Preconception Health and Health Care–(something to think about even if you’re not planning a pregnancy!)

THIS ARTICLE HAS BEEN EDITED SINCE ITS ORIGINAL POSTING DUE TO THE SPREAD OF ZIKA VIRUS. FOR CURRENT CDC RECOMMENDATIONS ABOUT ZIKA VIRUS AND FOREIGN TRAVEL–INCLUDING RECOMMENDATIONS FOR PREGNANT WOMEN–CLICK HERE.

First things first–why did I add the subtitle? Every woman can benefit from most of these recommendations even if her pregnancy plans are uncertain or a long way off. Preconception health care focuses on improving wellness, now and for life.  Keep in mind as well that about half of pregnancies in the United States are not planned.

Your annual well-woman visit is a good time to begin this discussion with your doctor. Think carefully about your life goals and plans. If pregnancy is not your intention, we will help you consider your birth control options including long-acting reversible contraception.

So what does preconception health care involve?
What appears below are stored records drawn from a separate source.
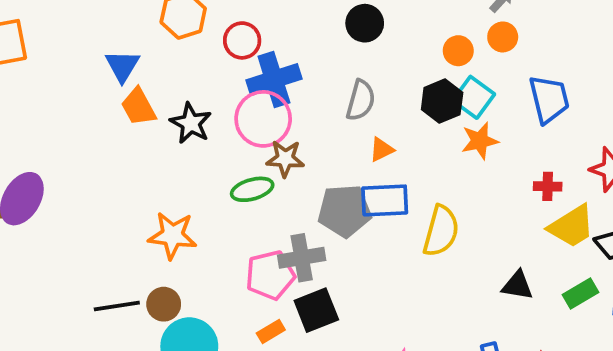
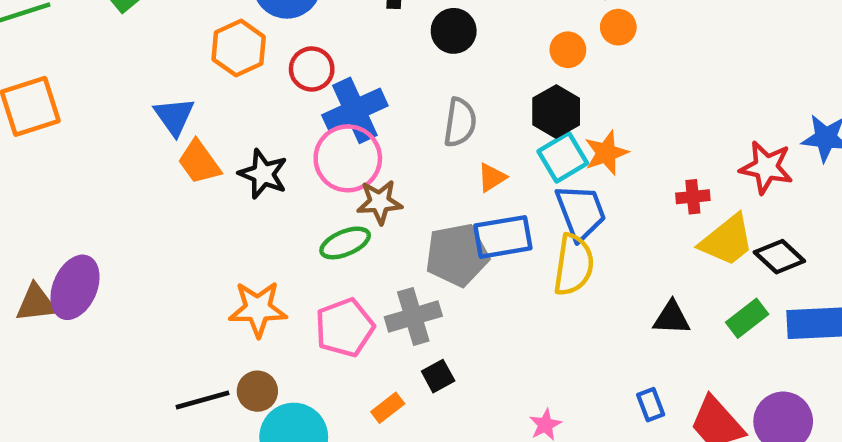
cyan square: (474, 97) -> (563, 157), moved, turned 30
blue trapezoid: (549, 99) -> (581, 212), moved
pink pentagon: (270, 275) -> (345, 328), moved
black square: (316, 310) -> (438, 376), size x0.6

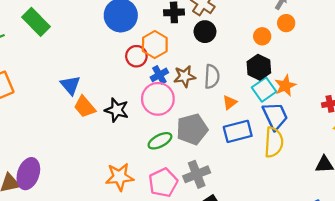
orange hexagon: (239, 48) -> (155, 45), moved
blue cross: (355, 110) -> (159, 75), size x0.6
brown star: (380, 202) -> (185, 76), moved
gray pentagon: (457, 255) -> (192, 129), moved

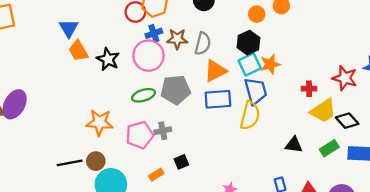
orange triangle: (230, 102) -> (215, 71), size x1.6
gray cross: (197, 174) -> (163, 131), moved, size x0.7

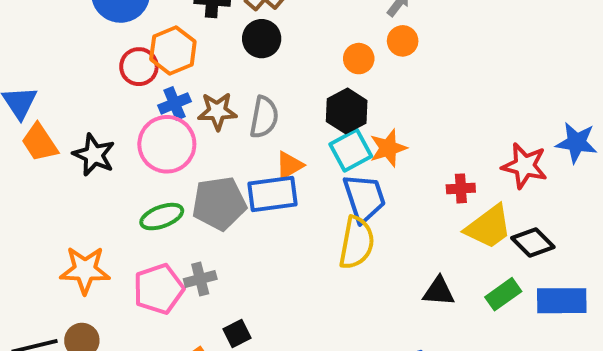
orange triangle: (215, 71) -> (289, 165), size x0.7
blue rectangle: (218, 99) -> (272, 194), moved

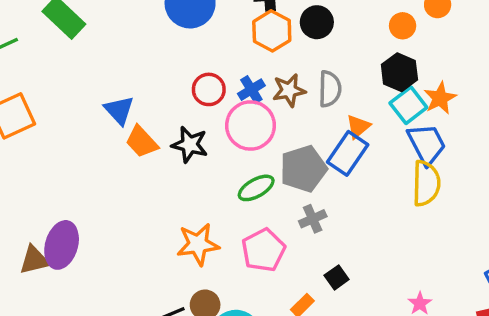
orange hexagon: (173, 50) -> (272, 31), moved
red circle: (139, 67) -> (209, 89), moved
blue rectangle: (272, 194) -> (348, 153), turned -39
gray cross: (200, 279) -> (313, 219), moved

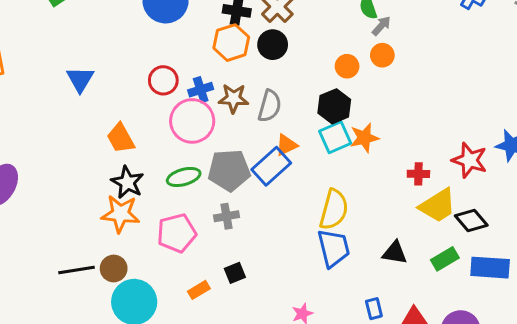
orange trapezoid: (142, 142) -> (121, 138), moved
blue trapezoid: (427, 144) -> (334, 248), moved
black star: (190, 145) -> (127, 182), moved

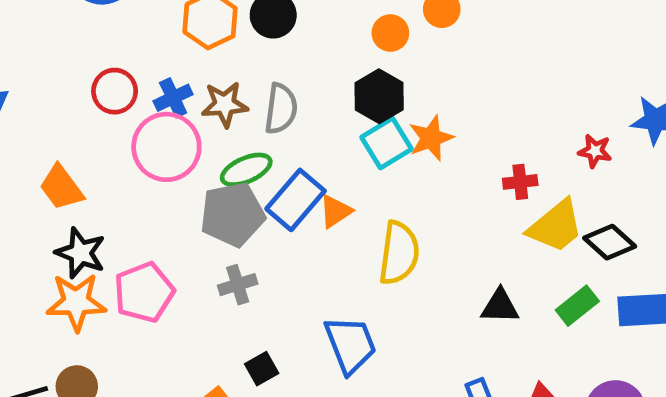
orange triangle: (286, 145) -> (335, 211), moved
red star: (470, 160) -> (595, 151), size x0.6
green ellipse: (184, 177) -> (246, 170), moved
pink pentagon: (177, 233) -> (144, 292), moved
blue trapezoid: (334, 248) -> (350, 345), moved

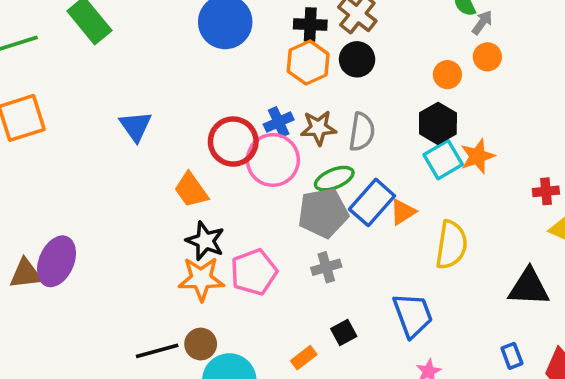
red circle: (115, 91) -> (233, 142), moved, size x1.4
black triangle: (500, 306) -> (529, 287), size x1.4

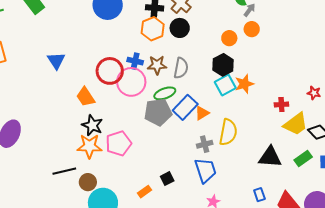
blue cross: (279, 122) -> (135, 61), turned 35
gray cross: (326, 267) -> (205, 144), moved
black line: (157, 351) -> (64, 171), moved

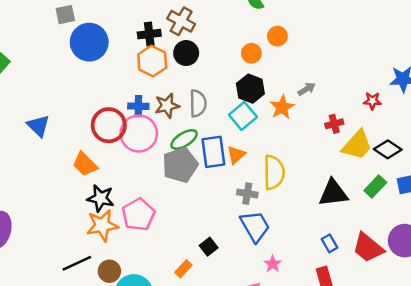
gray arrow: (250, 10) -> (307, 89), moved, turned 32
cyan square: (225, 85) -> (243, 116), moved
blue rectangle: (185, 107) -> (213, 152), turned -40
gray cross: (205, 144) -> (247, 194), turned 35

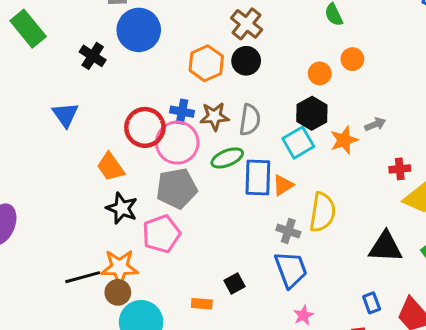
black cross: (149, 34) -> (93, 56), moved, turned 30
gray pentagon: (180, 165) -> (177, 188), moved
orange star: (102, 225) -> (120, 267), moved
orange rectangle: (183, 269) -> (202, 304), turned 42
  • We will discuss how your overall health fits into your future plans. Medical conditions like STDs, diabetes, high blood pressure, thyroid disease, and others need to be well controlled. Your family health history is also important. Family history tells us whether you are at higher risk for certain health problems and whether your child may have higher risk for an inherited condition. If your family history is significant, genetic counseling can help you understand the risk.
  • We will encourage you to make positive decisions about weight management and exercise, smoking cessation, and use of alcohol or other substances. We can refer you to specialists or support resources if any of these presents a significant risk to your long-term good health.
  • We will consider whether your vaccinations are up-to-date. Some vaccination like flu and pertussis (whooping cough) are especially important for pregnant women. Others like HPV and chicken pox should not be taken by anyone who may be pregnant.
  • We will talk about folic acid. Folic acid is a B vitamin that the body requires to make new cells. All women need folic acid each day. Hopefully, you get this from a well-balanced diet, but to be sure, we recommend that reproductive-age women take a multi-vitamin containing 400 mcg of folic acid each day. Getting enough folic acid becomes even more critical for women who may become pregnant. Folic acid helps to prevent certain birth defects of the brain and spine. Having enough folic acid is so important during pregnancy that we recommend you begin taking a daily pre-natal vitamin containing 800 to 1000 mcg of folic acid as soon as you begin trying to become pregnant. If you or a close family member has had a previous pregnancy with a neural-tube defect like spina bifida, the recommendation is 4000 mcg of folic acid daily beginning before conception. Read more from the Centers for Disease Control and Prevention in their “Folic Acid Fact Sheet.”
  • We will consider the prescription medications you may be taking and advise you about their risk during pregnancy. Both prescription and over-the-counter medications, including some herbal and dietary supplements, can be harmful to a developing infant. We encourage you to take only medications that are necessary. You will also want to avoid toxic substances in the environment if you are planning to become pregnant. The CDC provides a brochure “Toxic Matters” that contains good information about environmental toxins.
  • We will make you aware of other health problems, including food-borne illnesses,and communicable diseases like flu and Zika, that present special risks for pregnant women and their babies.
  • We want to discuss any concerns you may have about anxiety, depression, family violence, or other risks to your health or your future pregnancy. We will offer you support and referral to mental health or social services professionals.
  • Finally, we want to consider Dad in our conversation. His overall health is very important to the well-being of the woman and future child in his life. This includes his family medical history, exposure to sexually transmitted illnesses, use of medications, alcohol and other substances, immunization status, and exposure to environmental hazards. Dad’s health also has an impact on your fertility together.

Above all, we encourage you to plan ahead. For some women, preparing physically for pregnancy may take just a few months, for others it might take longer. Your best step toward a healthy pregnancy is to protect your own good health—a worthwhile goal for every woman regardless of her reproductive plans.